For 40 years, Alaskans have opened their mailbox to find a check waiting for them, a piece of black gold at their feet. This is Alaska’s Permanent Fund, funded by state oil revenues and paid annually to all Alaskans. We are currently in a resource rush of a different kind, with companies hawking bits instead of oil. It’s generative AI.
Everyone is talking about new AI technologies such as ChatGPT, and AI companies tout their incredible capabilities. But they don’t talk about how that power comes from all of us. You can’t sell anything without our writing and photos that AI companies use to train their models. Big tech companies are now taking the jobs of American citizens and pocketing the proceeds without our knowledge or consent and without licenses.
We have a duty to profit from the data that powers AI today, and we have a way to make it happen. We call this the AI dividend.
Our proposal is simple and reminiscent of Alaska’s plan. When big tech companies generate output from generative AI trained on public data, they pay a small license fee per word, pixel, or related unit of data. These fees will be donated to the AI Dividend Fund. Every few months, the Department of Commerce would divide the entire fund equally and send it to all residents of the country. that’s it.
No reason to make it any more complicated. Generative AI requires a variety of data. This means that we are all valuable, not just those who are professional, prolific, or good writers. Given that even the companies themselves don’t really know how their models work, figuring out who contributed which words the AI outputs will be difficult and invasive. Paying dividends in proportion to the words and images people produce will only incentivize people to generate endless mockery, and worse, use AI to generate that mockery. increase.

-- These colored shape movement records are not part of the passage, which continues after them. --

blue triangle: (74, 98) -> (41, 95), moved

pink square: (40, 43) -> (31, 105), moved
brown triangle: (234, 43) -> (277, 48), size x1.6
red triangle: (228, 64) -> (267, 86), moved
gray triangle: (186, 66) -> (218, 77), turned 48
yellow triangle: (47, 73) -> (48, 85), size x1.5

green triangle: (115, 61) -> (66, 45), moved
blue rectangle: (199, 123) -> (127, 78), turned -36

A key takeaway for big techs is that if their AI models were created using public data, they would have to pay the fund. If you are an American, your salary will be paid from the fund.

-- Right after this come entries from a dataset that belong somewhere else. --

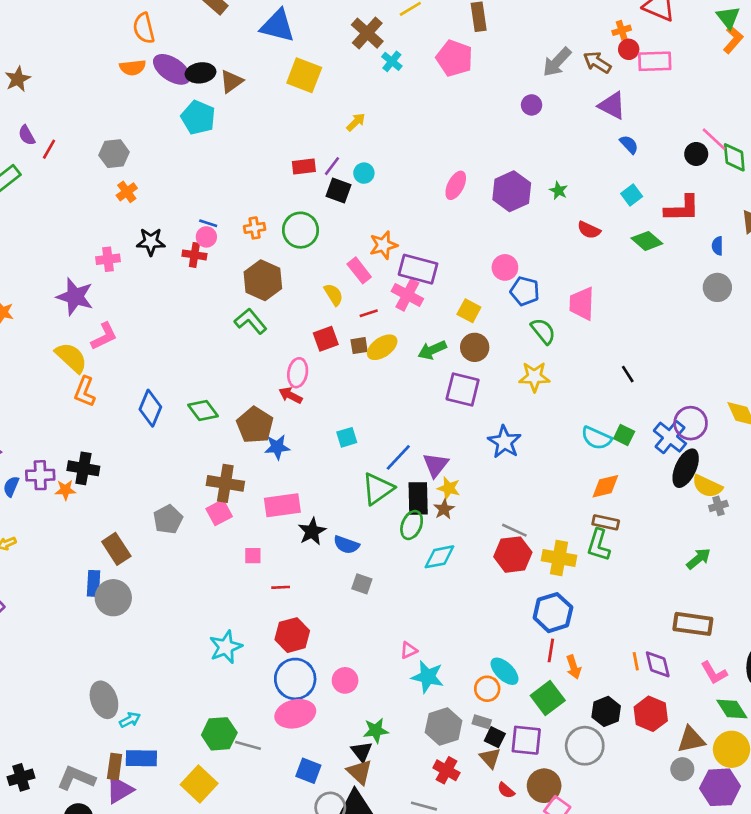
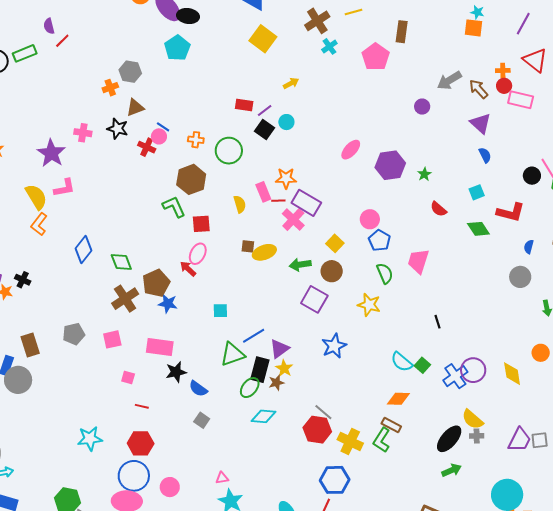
brown triangle: (231, 81) -> (135, 108), moved
gray hexagon: (114, 154) -> (130, 72), moved
red line: (369, 313) -> (278, 201), moved
red square: (326, 339) -> (201, 224), moved
black cross: (83, 468) -> (23, 280), size x0.7
black ellipse: (686, 468) -> (449, 439), moved
brown cross: (225, 483) -> (125, 299), moved, turned 32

The plan waives fees for hobbyists and small businesses in the United States. Only big tech companies with significant revenues will be required to contribute to the fund. And you pay at the point of generated AI output, such as ChatGPT, Bing, Bard, or for embedded use in third-party services via application programming interfaces.
Our proposal also includes a compulsory licensing scheme. By agreeing to pay for the fund, AI companies receive a license to use public data when training AI. Of course, this is not superseded by normal copyright law. It’s another matter if models start creating copyrighted material that goes beyond fair use.

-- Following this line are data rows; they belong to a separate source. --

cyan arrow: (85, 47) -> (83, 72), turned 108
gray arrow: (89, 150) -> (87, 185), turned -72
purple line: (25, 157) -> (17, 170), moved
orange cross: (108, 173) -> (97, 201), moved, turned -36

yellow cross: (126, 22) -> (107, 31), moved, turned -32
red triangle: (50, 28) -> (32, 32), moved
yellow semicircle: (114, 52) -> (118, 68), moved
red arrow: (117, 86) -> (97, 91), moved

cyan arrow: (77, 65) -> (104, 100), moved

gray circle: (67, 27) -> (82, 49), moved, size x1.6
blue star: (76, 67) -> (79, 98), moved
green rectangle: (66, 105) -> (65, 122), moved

Using today’s numbers, we get: License fees can be as low as $0.001 per AI-generated word. Similar charges apply to other categories of generated AI output, such as images. It’s not a lot, but it adds up. With most of the big tech companies starting to integrate generative AI into their products, these fees represent hundreds of dollars per year in dividend payouts for her.
The idea of paying for data is nothing new, and some companies have tried to do it themselves for opted-in users. And the idea of people being rewarded for their use of resources predates the Alaska Oil Fund. But generative AI is different. AI, like it or not, uses data from all of us, is ubiquitous, and potentially very valuable. It would cost a big tech company from scratch to create synthetic data equivalent to ours, and the synthetic data output would almost certainly be worse. They can’t make good AI without us.
Our plans will apply to generative AI used in the United States. Also, dividends are only issued to Americans. Other countries can create their own versions and apply similar fees to AI used within their borders. Countries can manage their own AI policies, much like an American company collects VAT on services sold in Europe but not in Europe.
Don’t get me wrong. This is not an attempt to stifle this nascent technology. Generative AI has interesting, valuable, and perhaps transformative uses, and this policy is aligned with that future. Even factoring in AI dividend fees, generative AI is going to be cheap, and even cheaper as technology improves. There are also risks (both mundane and esoteric) posed by AI, and governments may need to develop policies to remediate the harm caused.
Our plan does not guarantee that the development of AI will be free of downsides, but we hope that all Americans will share the positives, especially since this new technology would not be possible without our contributions. I guarantee you will.
This essay was written with Bharath Raghavan and was previously published on Politico.com.